• ACTIVITY: Search the material and gather each line with "main" in it.

=== INFORMATION GIVEN ===

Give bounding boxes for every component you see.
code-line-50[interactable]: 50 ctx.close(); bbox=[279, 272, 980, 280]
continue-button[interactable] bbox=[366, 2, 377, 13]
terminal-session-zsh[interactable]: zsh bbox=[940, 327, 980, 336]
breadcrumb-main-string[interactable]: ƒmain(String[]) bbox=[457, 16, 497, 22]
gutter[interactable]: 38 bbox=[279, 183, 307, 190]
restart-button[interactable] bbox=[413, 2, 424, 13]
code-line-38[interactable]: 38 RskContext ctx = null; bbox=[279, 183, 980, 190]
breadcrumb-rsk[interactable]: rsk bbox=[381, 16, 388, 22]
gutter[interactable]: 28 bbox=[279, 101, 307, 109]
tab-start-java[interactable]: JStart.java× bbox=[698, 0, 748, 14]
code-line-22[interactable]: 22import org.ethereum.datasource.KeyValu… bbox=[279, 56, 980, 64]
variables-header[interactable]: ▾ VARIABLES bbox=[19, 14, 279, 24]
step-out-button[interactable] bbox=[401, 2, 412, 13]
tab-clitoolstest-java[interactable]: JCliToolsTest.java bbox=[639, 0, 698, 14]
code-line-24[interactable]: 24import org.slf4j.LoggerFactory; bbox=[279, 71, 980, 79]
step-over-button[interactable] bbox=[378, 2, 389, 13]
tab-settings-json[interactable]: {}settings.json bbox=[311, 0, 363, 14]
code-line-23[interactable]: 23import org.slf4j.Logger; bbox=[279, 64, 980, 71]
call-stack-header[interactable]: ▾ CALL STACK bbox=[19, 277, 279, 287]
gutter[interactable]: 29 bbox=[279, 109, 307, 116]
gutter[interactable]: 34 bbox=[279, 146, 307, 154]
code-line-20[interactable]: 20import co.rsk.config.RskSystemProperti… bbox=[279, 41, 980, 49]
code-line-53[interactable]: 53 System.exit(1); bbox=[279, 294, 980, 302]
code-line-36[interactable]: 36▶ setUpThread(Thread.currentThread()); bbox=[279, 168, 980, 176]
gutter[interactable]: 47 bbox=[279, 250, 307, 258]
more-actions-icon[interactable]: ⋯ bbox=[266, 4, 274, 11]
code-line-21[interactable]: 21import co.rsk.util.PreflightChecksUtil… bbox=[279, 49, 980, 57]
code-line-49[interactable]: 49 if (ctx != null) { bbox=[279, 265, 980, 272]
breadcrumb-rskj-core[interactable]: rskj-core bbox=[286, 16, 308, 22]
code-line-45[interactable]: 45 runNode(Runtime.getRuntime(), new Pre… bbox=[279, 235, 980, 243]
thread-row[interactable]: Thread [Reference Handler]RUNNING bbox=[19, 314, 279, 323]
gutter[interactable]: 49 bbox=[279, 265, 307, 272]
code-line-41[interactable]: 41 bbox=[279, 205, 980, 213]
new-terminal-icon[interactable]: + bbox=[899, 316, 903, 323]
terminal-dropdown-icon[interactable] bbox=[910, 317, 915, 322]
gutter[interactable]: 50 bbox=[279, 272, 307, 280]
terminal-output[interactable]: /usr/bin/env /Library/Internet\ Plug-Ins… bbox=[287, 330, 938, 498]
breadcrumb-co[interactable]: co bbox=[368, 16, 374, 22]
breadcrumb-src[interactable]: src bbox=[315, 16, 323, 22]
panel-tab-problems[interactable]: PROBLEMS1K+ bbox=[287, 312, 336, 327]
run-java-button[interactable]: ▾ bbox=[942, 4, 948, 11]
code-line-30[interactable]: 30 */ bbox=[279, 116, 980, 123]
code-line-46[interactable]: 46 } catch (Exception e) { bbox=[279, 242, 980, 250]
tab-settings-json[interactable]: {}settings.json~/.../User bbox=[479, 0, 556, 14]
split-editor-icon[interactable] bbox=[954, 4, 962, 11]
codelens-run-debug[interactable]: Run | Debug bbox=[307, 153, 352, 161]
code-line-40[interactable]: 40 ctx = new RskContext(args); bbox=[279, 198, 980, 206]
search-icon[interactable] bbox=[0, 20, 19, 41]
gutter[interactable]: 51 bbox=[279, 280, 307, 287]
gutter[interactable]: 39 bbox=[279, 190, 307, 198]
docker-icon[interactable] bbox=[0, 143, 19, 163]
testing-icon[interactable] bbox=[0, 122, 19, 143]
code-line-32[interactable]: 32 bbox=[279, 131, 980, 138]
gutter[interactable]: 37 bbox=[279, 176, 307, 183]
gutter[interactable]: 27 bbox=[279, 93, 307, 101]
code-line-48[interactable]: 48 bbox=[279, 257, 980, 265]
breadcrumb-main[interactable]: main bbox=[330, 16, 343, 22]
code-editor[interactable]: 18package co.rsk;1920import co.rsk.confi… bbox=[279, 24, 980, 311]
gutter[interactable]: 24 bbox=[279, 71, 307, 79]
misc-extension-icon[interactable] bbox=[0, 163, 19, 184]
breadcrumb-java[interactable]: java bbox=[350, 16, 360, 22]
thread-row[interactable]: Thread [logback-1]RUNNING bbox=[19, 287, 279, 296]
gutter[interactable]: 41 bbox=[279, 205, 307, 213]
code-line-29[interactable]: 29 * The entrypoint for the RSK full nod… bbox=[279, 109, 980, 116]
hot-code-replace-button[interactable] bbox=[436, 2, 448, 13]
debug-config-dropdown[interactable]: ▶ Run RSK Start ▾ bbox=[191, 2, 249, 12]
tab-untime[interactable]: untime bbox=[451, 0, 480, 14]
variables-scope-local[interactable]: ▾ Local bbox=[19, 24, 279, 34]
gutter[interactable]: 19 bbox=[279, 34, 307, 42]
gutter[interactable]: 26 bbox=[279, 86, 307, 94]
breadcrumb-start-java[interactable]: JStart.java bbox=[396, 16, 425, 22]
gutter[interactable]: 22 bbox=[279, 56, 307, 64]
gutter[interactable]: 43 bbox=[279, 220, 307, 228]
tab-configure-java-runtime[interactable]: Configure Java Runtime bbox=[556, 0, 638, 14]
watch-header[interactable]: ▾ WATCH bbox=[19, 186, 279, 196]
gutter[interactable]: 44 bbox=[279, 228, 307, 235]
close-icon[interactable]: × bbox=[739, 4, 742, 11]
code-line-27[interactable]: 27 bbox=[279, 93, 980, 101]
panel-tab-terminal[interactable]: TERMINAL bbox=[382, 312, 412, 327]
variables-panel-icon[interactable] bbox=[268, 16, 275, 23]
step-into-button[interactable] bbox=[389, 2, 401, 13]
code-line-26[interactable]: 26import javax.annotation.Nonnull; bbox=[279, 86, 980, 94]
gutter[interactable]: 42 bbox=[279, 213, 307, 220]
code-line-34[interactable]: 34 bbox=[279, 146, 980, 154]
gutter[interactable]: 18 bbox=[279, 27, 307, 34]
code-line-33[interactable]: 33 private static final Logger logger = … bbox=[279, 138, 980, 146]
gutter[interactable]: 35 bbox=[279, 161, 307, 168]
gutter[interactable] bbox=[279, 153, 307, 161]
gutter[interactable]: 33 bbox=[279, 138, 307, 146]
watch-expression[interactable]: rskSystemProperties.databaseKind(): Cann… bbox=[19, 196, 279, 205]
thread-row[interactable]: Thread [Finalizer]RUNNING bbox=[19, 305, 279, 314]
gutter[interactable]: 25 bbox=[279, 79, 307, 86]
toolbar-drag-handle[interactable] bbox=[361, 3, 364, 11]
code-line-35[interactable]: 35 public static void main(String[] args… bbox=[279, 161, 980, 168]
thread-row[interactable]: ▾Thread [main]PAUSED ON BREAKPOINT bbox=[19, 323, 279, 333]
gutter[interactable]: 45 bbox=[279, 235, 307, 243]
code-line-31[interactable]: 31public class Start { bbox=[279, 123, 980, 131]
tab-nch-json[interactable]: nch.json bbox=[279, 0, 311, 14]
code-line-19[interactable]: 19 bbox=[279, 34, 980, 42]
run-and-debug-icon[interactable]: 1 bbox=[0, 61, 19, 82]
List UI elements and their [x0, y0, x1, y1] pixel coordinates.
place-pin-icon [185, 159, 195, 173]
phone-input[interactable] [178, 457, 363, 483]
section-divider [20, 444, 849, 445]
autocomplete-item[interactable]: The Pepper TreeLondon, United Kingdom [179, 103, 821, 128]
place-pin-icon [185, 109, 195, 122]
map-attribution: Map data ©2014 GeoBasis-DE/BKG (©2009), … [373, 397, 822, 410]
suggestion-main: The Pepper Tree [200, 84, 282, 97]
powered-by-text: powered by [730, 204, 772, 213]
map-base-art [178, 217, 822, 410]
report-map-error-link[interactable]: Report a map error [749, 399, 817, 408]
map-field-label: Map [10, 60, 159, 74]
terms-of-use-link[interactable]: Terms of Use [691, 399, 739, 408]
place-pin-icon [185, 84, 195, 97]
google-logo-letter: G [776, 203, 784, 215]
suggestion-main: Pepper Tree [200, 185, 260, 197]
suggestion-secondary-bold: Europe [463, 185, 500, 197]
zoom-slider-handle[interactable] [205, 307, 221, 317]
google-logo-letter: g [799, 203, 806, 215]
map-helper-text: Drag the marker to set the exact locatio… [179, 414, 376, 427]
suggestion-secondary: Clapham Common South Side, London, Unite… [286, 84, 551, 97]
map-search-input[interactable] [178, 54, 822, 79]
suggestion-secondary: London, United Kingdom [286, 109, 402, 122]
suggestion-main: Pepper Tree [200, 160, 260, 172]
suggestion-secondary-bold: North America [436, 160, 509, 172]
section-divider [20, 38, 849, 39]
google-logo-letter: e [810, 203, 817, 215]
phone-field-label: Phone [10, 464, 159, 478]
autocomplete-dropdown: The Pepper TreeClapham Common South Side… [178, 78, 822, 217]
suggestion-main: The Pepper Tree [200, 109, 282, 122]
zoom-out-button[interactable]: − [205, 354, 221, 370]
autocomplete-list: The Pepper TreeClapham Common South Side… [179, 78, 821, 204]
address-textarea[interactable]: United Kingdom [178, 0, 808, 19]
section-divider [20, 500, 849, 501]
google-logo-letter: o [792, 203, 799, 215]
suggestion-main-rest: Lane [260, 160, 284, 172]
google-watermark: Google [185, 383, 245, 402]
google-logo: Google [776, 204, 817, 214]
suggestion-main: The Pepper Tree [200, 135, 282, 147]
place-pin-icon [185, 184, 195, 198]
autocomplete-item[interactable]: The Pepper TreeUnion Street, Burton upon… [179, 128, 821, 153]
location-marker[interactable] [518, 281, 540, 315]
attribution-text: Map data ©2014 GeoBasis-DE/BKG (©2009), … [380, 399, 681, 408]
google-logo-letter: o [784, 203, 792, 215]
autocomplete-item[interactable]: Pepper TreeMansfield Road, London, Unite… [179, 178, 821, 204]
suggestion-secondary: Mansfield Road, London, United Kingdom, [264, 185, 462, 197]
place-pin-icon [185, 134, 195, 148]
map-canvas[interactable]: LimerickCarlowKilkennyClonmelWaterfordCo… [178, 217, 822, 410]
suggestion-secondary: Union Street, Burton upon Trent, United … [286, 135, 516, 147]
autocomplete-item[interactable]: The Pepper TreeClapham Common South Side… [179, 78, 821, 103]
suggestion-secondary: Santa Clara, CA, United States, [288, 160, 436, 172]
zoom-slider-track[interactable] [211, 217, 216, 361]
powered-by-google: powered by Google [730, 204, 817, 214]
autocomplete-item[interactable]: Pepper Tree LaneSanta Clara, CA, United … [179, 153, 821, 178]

===

• RESULT:
breadcrumb-main-string[interactable]: ƒmain(String[]) bbox=[457, 16, 497, 22]
breadcrumb-main[interactable]: main bbox=[330, 16, 343, 22]
code-line-35[interactable]: 35 public static void main(String[] args… bbox=[279, 161, 980, 168]
thread-row[interactable]: ▾Thread [main]PAUSED ON BREAKPOINT bbox=[19, 323, 279, 333]
suggestion-main: The Pepper Tree [200, 84, 282, 97]
suggestion-main: Pepper Tree [200, 185, 260, 197]
suggestion-main: Pepper Tree [200, 160, 260, 172]
suggestion-main: The Pepper Tree [200, 109, 282, 122]
suggestion-main-rest: Lane [260, 160, 284, 172]
suggestion-main: The Pepper Tree [200, 135, 282, 147]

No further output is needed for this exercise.